Even after ovulation is pharmacologically restored, many anovulatory patients still encounter significant hurdles. These patients experience reduced cumulative pregnancy rates and face a higher risk of implantation failure and spontaneous miscarriage. These complexities underscore the urgent need for a deeper understanding of the underlying mechanisms of PCOS. Developing more effective treatment strategies is paramount to improve reproductive outcomes and ensure the overall health of women battling this condition. As we venture further into this review, we will unravel the multifaceted nature of PCOS, lay the foundation of its effects on pregnancy, and explore the numerous challenges it presents.
2. Implantation in PCOS
2.1. Endometrial Receptivity and Implantation Challenges
PCOS is characterized by implantation challenges due to both hormonal and metabolic imbalances. Women with PCOS often experience abnormal increases in LH during the follicular phase, which, along with excess androgen, triggers apoptosis and autophagy in granulosa cells. This triggers oocyte arrest and anovulation, diminishing the quality of oocytes and embryos, and impairing ovarian function [16,17]. For women struggling with ovulation, in vitro fertilization/intra-cytoplasmic sperm injection (IVF/ICSI) stands as a tertiary treatment option. Despite selecting high-quality embryos for transfer, women with PCOS still face a range of negative pregnancy outcomes, including lower embryo implantation rates and increased occurrences of early clinical pregnancy loss [18,19].
The hormonal imbalances in PCOS, particularly hyperandrogenism and altered LH/FSH ratios, disrupt the endometrial cycle [20], leading to decreased levels of progesterone and leukemia inhibitory factor (LIF), both crucial for endometrial receptivity and implantation [21,22]. Hyperandrogenism in PCOS specifically inhibits the growth of endometrial cells and their decidualization, negatively impacting embryo implantation. This issue is compounded by the dysregulation between androgen receptors and Wilms tumor protein (WT1), which may further reduce endometrial receptivity [23]. Insulin resistance, another feature of PCOS, disrupts glucose metabolism within the endometrium, contributing to progesterone resistance and exacerbating issues with endometrial functionality. This heightens the risk of miscarriages and increases the likelihood of atypical hyperplasia and endometrial cancer. The complex manifestations of these dysfunctions underscore the necessity for a nuanced approach in treating the reproductive aspects of PCOS, one that addresses the complex interplay between hormonal, metabolic, and endometrial factors [24,25,26]. Thus, various signaling pathways such as hyperandrogenism, LIF, and insulin resistance are disrupted in PCOS, leading to impaired endometrial receptivity (Figure 1).

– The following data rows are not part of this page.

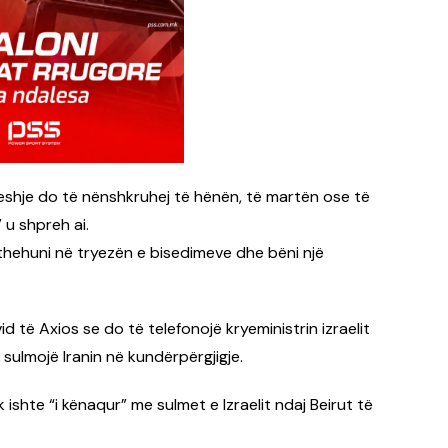
eshje do të nënshkruhej të hënën, të martën ose të
 u shpreh ai.
 Kthehuni në tryezën e bisedimeve dhe bëni një
d të Axios se do të telefonojë kryeministrin izraelit
sulmojë Iranin në kundërpërgjigje.
ishte “i kënaqur” me sulmet e Izraelit ndaj Beirut të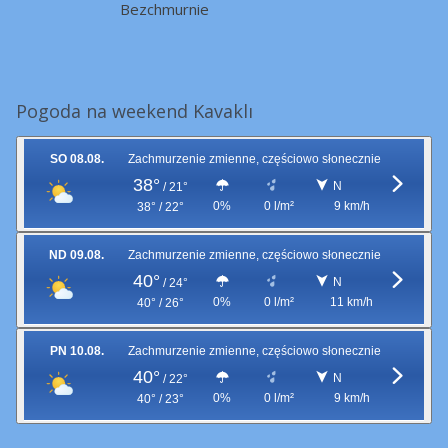
Bezchmurnie
Pogoda na weekend Kavaklı
SO 08.08.
Zachmurzenie zmienne, częściowo słonecznie
38°
N
/
21°
0%
0 l/m²
9 km/h
38° / 22°
ND 09.08.
Zachmurzenie zmienne, częściowo słonecznie
40°
N
/
24°
0%
0 l/m²
11 km/h
40° / 26°
PN 10.08.
Zachmurzenie zmienne, częściowo słonecznie
40°
N
/
22°
0%
0 l/m²
9 km/h
40° / 23°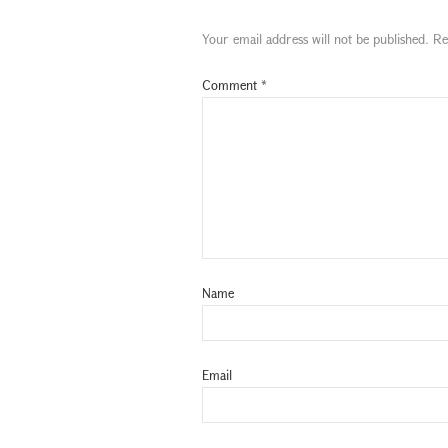
Your email address will not be published.
Re
Comment
*
Name
Email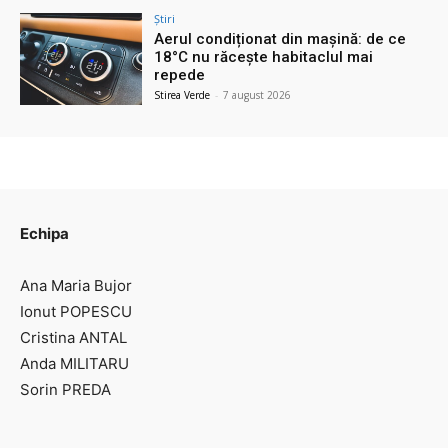
Știri
Aerul condiționat din mașină: de ce
18°C nu răcește habitaclul mai
repede
Stirea Verde
-
7 august 2026
Echipa
Ana Maria Bujor
Ionut POPESCU
Cristina ANTAL
Anda MILITARU
Sorin PREDA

2.2. Disrupted Estrogen Signaling in PCOS
A receptive endometrium is prepared through the sequential exposure to estrogen and progesterone. Estrogen prompts the proliferation of the endometrial lining during the proliferative phase and enhances the expression of progesterone receptor (PGR). However, excessive estrogen activity can impair endometrial receptivity. Estrogen receptor alpha (ERα/ESR1) increases in response to estrogen during the proliferative phase of the menstrual cycle, but progesterone-induced down-regulation of ESR1 is crucial during the secretory phase for embryo implantation. After ovulation, progesterone triggers significant cellular changes to create a receptive endometrium and maintain early pregnancy [27]. Although estrogen levels are within the normal range in PCOS patients, there are decreased progesterone levels due to oligo-/anovulation which disrupts this estrogen–progesterone balance, impacting fertility and increasing miscarriage risk. Furthermore, research on ESR1 knockout and ESR2 knockout mouse models has confirmed the importance of ESR1 in endometrial receptivity [28]. In both PCOS patients and animal models, ESR1 is significantly increased in the endometrium, resulting in up-regulation of Ki-67 in both epithelium and stroma [18,29]. In women with unexplained infertility, the expression of ESR1 is also significantly elevated in the endometrium during the mid-secretory phase (implantation window) [30]. Furthermore, an increased proliferation index, due to higher estrogen levels in the endometrium, is associated with infertility [31].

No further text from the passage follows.